**EXERCISE DETAILS:**
Nothing but a number should be given: how many lines of the records include "adalah"?

**Collected data:**

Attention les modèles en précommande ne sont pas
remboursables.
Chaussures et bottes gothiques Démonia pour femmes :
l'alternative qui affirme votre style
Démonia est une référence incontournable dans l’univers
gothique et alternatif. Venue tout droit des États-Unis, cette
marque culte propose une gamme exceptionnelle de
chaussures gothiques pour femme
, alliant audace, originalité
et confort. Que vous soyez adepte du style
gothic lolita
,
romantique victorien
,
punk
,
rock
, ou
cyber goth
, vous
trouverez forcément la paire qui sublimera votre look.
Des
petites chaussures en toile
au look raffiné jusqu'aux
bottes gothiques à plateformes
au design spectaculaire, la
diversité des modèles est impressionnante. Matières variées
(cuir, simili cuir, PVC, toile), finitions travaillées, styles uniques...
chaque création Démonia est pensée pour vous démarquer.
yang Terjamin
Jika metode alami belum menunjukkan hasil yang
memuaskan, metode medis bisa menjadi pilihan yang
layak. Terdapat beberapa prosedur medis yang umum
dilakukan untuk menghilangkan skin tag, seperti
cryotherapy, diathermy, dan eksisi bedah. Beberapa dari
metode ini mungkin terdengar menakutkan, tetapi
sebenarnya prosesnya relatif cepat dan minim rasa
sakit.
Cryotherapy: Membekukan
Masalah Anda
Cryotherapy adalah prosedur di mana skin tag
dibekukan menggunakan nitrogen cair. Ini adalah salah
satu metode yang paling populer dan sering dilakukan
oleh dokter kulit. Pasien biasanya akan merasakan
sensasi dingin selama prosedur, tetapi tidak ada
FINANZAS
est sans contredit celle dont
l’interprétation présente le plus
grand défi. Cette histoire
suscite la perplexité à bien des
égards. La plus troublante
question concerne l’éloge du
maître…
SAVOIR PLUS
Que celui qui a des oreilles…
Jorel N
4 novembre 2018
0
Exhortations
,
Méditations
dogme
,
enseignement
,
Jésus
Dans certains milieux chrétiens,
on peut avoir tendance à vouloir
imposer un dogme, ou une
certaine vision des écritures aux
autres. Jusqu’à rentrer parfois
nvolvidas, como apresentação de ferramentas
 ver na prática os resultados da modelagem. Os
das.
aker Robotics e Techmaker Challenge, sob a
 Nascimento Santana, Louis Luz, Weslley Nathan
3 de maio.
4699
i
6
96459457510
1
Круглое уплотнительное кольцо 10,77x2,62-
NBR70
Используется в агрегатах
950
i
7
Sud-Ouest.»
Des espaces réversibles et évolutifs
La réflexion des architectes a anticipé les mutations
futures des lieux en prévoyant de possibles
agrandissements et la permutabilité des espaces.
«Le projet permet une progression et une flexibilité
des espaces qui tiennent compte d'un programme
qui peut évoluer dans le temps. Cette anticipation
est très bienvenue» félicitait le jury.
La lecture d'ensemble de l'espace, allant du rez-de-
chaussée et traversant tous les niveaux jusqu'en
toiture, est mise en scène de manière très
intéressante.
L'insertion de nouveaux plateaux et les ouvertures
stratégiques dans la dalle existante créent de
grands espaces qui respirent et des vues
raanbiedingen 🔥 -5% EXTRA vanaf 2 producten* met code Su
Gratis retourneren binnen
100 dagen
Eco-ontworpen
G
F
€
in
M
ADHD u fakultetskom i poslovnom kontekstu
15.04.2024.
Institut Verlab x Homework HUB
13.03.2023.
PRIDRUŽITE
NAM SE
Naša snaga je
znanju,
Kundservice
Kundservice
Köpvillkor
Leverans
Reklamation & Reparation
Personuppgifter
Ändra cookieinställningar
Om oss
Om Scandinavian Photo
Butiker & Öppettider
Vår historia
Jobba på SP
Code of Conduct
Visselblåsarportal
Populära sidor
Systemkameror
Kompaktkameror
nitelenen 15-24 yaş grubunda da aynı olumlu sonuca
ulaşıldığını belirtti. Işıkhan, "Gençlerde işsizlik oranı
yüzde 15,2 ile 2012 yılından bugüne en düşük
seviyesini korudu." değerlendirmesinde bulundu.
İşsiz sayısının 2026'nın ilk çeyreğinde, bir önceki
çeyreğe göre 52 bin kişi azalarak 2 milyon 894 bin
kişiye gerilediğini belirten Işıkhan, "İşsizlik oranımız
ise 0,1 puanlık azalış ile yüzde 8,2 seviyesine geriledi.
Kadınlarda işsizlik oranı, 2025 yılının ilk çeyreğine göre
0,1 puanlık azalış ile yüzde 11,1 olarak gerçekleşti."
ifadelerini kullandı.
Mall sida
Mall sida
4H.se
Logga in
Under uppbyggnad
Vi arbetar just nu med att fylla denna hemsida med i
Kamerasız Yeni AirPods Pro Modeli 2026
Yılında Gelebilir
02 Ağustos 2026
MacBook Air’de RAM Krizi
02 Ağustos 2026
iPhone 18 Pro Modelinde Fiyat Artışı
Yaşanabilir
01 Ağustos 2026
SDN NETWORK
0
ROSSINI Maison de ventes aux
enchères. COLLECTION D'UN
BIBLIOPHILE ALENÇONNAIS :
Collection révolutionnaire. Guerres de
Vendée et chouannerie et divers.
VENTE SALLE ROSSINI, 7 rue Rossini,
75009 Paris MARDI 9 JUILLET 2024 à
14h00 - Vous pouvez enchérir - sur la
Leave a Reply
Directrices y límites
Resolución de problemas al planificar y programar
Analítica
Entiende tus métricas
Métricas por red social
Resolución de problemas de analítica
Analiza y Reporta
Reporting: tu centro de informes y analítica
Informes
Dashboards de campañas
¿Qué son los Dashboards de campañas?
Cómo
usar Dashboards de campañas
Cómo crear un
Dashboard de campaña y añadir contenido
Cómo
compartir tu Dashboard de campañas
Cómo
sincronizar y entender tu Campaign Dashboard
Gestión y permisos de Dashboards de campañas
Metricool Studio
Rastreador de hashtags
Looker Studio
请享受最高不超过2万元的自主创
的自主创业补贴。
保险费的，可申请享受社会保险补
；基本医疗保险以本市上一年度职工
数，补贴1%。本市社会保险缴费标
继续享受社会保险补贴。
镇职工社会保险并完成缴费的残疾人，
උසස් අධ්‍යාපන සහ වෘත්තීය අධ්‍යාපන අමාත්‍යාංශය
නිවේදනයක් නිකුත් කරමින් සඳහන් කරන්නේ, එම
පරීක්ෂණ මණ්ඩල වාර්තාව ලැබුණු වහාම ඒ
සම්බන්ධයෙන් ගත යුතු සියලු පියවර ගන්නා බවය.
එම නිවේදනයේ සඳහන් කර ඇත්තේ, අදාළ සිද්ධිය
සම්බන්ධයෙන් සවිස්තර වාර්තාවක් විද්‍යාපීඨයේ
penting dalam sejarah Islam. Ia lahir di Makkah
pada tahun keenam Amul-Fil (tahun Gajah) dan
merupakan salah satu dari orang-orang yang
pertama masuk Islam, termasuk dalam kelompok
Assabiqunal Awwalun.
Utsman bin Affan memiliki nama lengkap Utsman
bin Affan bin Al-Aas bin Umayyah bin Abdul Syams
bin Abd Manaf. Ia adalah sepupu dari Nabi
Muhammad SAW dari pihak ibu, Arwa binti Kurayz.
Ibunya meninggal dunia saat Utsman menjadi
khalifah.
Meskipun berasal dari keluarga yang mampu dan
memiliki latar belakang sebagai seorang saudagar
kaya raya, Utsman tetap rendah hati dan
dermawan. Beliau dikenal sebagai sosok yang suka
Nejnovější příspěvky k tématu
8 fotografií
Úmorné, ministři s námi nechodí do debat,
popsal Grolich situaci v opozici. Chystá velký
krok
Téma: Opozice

**RESPONSE TO THIS TASK:**
3